TASK STATEMENT => Please transcribe exactly, and only, the lines of the data below between the line holding "Erleuchtet durch eine" and the line holding "Varustettu teräkohtaisella", inclusive.
START DATASET
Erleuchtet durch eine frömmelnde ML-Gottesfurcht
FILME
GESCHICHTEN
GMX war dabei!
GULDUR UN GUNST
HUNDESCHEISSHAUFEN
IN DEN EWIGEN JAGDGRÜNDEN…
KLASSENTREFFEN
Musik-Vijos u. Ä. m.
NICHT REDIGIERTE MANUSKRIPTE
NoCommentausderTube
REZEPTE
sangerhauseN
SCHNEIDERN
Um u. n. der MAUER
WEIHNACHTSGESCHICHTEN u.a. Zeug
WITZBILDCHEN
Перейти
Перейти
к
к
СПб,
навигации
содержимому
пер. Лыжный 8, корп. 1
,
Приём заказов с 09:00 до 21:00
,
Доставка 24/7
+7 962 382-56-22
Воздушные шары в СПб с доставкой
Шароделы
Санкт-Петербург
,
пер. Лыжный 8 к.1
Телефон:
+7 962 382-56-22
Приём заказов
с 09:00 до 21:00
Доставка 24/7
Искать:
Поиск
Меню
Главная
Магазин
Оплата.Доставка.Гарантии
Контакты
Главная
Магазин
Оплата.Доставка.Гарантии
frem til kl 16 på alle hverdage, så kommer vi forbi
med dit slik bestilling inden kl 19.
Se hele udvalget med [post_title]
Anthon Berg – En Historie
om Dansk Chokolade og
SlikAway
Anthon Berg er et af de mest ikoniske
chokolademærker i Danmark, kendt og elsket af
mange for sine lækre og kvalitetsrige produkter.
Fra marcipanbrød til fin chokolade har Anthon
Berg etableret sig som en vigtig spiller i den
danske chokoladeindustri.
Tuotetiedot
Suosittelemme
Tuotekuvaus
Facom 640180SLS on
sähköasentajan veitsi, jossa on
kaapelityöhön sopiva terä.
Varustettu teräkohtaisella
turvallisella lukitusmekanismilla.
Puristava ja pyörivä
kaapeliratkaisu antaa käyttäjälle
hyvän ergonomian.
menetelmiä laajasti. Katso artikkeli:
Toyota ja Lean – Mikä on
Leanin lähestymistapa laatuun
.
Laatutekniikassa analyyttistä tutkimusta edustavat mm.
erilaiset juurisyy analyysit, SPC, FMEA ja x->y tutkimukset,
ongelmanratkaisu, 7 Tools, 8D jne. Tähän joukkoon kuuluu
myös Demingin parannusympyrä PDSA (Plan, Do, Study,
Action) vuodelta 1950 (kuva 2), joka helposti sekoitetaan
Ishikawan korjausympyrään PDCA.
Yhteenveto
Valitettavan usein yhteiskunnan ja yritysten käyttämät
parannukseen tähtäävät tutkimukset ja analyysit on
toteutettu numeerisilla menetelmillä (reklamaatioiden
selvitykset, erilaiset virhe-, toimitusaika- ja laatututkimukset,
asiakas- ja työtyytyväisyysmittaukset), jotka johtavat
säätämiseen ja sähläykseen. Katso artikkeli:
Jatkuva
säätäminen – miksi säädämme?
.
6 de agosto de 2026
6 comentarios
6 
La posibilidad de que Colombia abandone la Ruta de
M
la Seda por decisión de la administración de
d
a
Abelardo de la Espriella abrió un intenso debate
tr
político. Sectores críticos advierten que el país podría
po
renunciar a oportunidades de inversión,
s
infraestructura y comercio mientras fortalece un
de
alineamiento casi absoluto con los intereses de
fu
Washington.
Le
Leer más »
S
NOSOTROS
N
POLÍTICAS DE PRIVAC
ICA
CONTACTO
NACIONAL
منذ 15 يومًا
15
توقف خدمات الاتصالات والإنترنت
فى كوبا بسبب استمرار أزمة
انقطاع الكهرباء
END DATASET
START DATASET
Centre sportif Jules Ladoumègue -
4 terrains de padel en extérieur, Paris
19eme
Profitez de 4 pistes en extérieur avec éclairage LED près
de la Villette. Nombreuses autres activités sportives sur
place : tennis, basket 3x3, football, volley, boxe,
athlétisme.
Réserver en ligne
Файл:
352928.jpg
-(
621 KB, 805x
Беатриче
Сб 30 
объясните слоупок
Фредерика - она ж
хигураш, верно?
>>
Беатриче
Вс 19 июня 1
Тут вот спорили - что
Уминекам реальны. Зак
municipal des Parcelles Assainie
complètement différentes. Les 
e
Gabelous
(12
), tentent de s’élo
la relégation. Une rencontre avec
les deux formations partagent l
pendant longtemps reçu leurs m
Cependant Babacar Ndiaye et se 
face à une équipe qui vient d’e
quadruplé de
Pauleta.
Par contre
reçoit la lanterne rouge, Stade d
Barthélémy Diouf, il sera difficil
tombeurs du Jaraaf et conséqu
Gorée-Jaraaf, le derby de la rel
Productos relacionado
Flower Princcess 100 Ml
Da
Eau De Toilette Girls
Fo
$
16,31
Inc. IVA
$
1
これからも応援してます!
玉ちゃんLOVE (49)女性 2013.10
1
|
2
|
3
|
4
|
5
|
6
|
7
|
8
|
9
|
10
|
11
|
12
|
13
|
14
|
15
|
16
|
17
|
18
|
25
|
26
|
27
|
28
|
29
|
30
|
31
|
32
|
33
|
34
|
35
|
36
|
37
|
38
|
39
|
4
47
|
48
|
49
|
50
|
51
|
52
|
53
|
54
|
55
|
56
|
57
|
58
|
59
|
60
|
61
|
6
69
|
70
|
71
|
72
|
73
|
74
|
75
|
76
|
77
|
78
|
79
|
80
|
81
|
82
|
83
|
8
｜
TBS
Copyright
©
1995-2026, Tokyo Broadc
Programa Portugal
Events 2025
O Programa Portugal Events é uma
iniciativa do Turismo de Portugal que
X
END DATASET
START DATASET
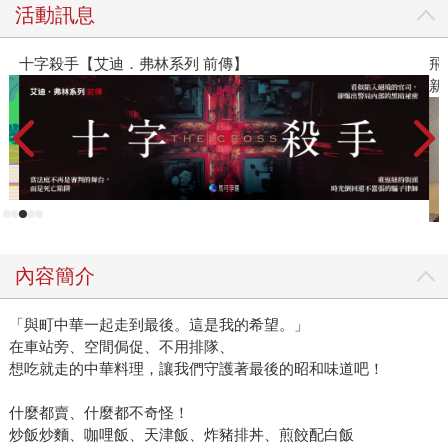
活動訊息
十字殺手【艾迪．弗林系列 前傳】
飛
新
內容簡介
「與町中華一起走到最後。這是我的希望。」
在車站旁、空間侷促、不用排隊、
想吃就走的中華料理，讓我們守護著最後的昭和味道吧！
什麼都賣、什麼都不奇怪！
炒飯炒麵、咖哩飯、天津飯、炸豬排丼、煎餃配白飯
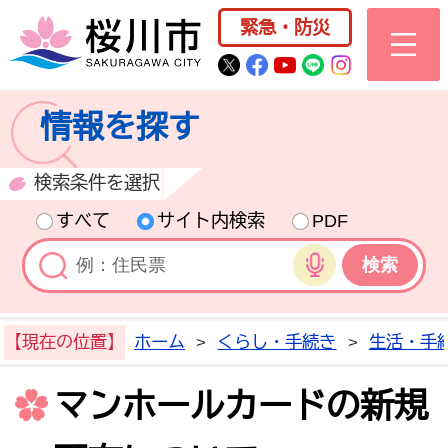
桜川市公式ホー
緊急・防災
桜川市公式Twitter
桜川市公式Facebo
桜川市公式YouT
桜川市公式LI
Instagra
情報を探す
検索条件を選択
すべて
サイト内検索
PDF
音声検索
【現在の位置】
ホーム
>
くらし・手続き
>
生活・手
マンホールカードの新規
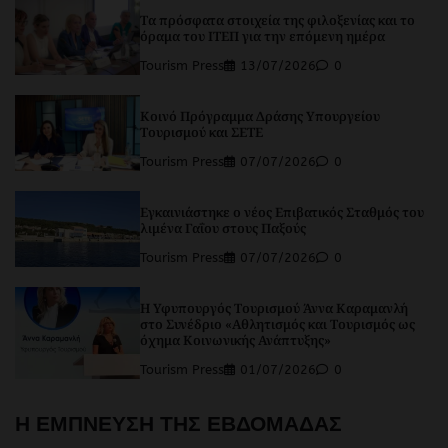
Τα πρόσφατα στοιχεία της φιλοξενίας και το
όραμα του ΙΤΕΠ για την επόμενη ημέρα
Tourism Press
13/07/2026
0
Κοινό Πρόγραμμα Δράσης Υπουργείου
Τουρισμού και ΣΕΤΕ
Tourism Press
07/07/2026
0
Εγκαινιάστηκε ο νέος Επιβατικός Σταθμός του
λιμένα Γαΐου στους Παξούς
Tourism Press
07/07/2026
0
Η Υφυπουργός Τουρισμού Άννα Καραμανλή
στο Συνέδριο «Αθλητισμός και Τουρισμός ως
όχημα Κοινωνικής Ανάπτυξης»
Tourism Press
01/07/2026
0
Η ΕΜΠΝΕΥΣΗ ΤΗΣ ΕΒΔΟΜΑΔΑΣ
END DATASET
SOLUTION =>
Erleuchtet durch eine frömmelnde ML-Gottesfurcht
FILME
GESCHICHTEN
GMX war dabei!
GULDUR UN GUNST
HUNDESCHEISSHAUFEN
IN DEN EWIGEN JAGDGRÜNDEN…
KLASSENTREFFEN
Musik-Vijos u. Ä. m.
NICHT REDIGIERTE MANUSKRIPTE
NoCommentausderTube
REZEPTE
sangerhauseN
SCHNEIDERN
Um u. n. der MAUER
WEIHNACHTSGESCHICHTEN u.a. Zeug
WITZBILDCHEN
Перейти
Перейти
к
к
СПб,
навигации
содержимому
пер. Лыжный 8, корп. 1
,
Приём заказов с 09:00 до 21:00
,
Доставка 24/7
+7 962 382-56-22
Воздушные шары в СПб с доставкой
Шароделы
Санкт-Петербург
,
пер. Лыжный 8 к.1
Телефон:
+7 962 382-56-22
Приём заказов
с 09:00 до 21:00
Доставка 24/7
Искать:
Поиск
Меню
Главная
Магазин
Оплата.Доставка.Гарантии
Контакты
Главная
Магазин
Оплата.Доставка.Гарантии
frem til kl 16 på alle hverdage, så kommer vi forbi
med dit slik bestilling inden kl 19.
Se hele udvalget med [post_title]
Anthon Berg – En Historie
om Dansk Chokolade og
SlikAway
Anthon Berg er et af de mest ikoniske
chokolademærker i Danmark, kendt og elsket af
mange for sine lækre og kvalitetsrige produkter.
Fra marcipanbrød til fin chokolade har Anthon
Berg etableret sig som en vigtig spiller i den
danske chokoladeindustri.
Tuotetiedot
Suosittelemme
Tuotekuvaus
Facom 640180SLS on
sähköasentajan veitsi, jossa on
kaapelityöhön sopiva terä.
Varustettu teräkohtaisella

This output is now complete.